The state of Colorado is implementing a new system this year which allows registered voters to cast a ballot by mail. Every registered voter in the state has been mailed a ballot to simply fill out and return. Of course, voters can still show up at the polls to vote in person if they choose.

However, pollsters usually switch to a “likely voter” model when Election Day nears to improve accuracy by polling people they’re certain will show up and vote. If you no longer have to show up to do the voting, does that eliminate the advantage of targeting “likely voters” versus “registered voters?”

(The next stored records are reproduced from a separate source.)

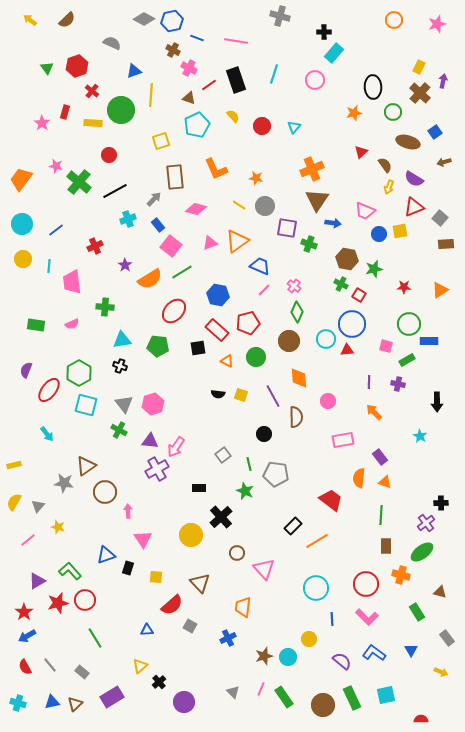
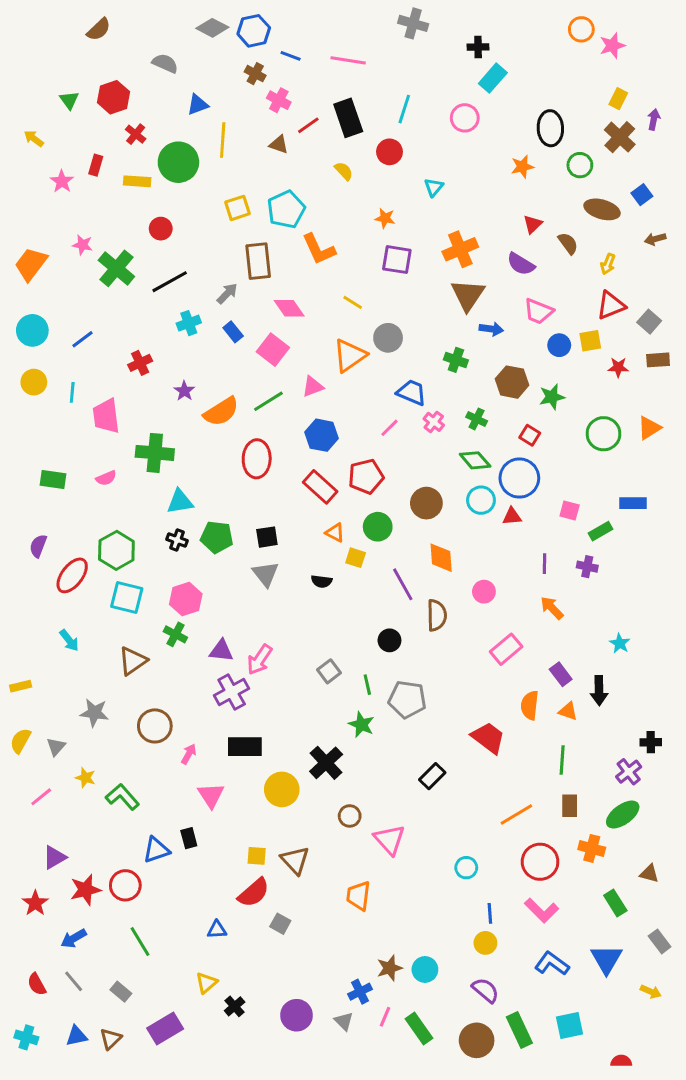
yellow arrow: (30, 20) -> (34, 139), moved
pink star: (437, 24) -> (612, 46), moved
cyan pentagon: (197, 125) -> (286, 209), moved
red circle: (262, 126) -> (389, 152), moved
orange star: (256, 178) -> (385, 218), moved
purple semicircle: (414, 179) -> (521, 264), moved
yellow arrow: (389, 187) -> (608, 264), moved
gray circle: (265, 206) -> (388, 338), moved
pink diamond: (196, 209) -> (289, 308), turned 40
purple square: (287, 228) -> (397, 260), moved
pink triangle: (210, 243) -> (313, 387), moved
pink square: (171, 246) -> (273, 350), moved
blue trapezoid: (260, 266) -> (412, 392), moved
green cross: (341, 284) -> (477, 419), moved
red star: (404, 287) -> (618, 367), moved
green cross: (105, 307) -> (155, 453), size x1.4
red ellipse: (174, 311) -> (257, 459), turned -40
green diamond: (297, 312) -> (475, 460), moved, turned -65
green circle: (409, 324) -> (603, 434), moved
green pentagon: (158, 346) -> (217, 537), moved
black square: (198, 348) -> (267, 537), moved
yellow square: (241, 395) -> (356, 558), moved
black arrow: (437, 402) -> (599, 691), moved
gray triangle: (124, 404) -> (266, 574), moved
pink hexagon: (153, 404) -> (186, 599), moved
pink rectangle: (343, 440) -> (506, 649), turned -30
brown triangle: (86, 466) -> (133, 661), moved
black rectangle: (199, 488) -> (245, 747), moved, size x1.6
pink arrow: (128, 511) -> (189, 754), turned 32
orange line: (317, 541) -> (516, 815), moved
blue triangle: (106, 555) -> (156, 850), moved
black rectangle: (128, 568) -> (189, 838), turned -32
green L-shape: (70, 571) -> (122, 797), moved
yellow square: (156, 577) -> (257, 856), moved
cyan circle: (316, 588) -> (466, 868), size x0.6
blue arrow: (27, 636) -> (74, 938), moved
blue cross: (228, 638) -> (360, 992), moved
yellow circle: (309, 639) -> (485, 943), moved
blue triangle: (411, 650) -> (606, 959), size x1.6
purple semicircle: (342, 661) -> (485, 990), moved
purple circle: (184, 702) -> (297, 1015), moved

A snippet from the Washington Post:

One wild card in the future direction of Colorado’s politics is the new vote-by-mail system installed for the first time. All registered voters in Colorado have received ballots this fall and only need to fill them out and mail them in to cast their vote. Registered voters can still vote in person, and non-registered voters can become eligible the same day they show up at the polls. [Emphasis added]

Democrats believe this could be an valuable weapon for their candidates, now and into the future. Noting that Democrats in Washington and Oregon have solidified their strength since going to all-mail voting, David Winkler, vice president and director of research at the progressive Project New America, said, “There is a possibility that this year is the Republicans’ last stand.”

As mentioned, in Washington and Oregon, Democrats have improved their ranks after going to an all “vote by mail” system. Republicans have always been more likely to vote, especially in midterms, when voting meant you had to get in the car and drive to the polling place. With that requirement eliminated, anyone can now vote from their kitchen table. What effect will this have on the model of likely voters?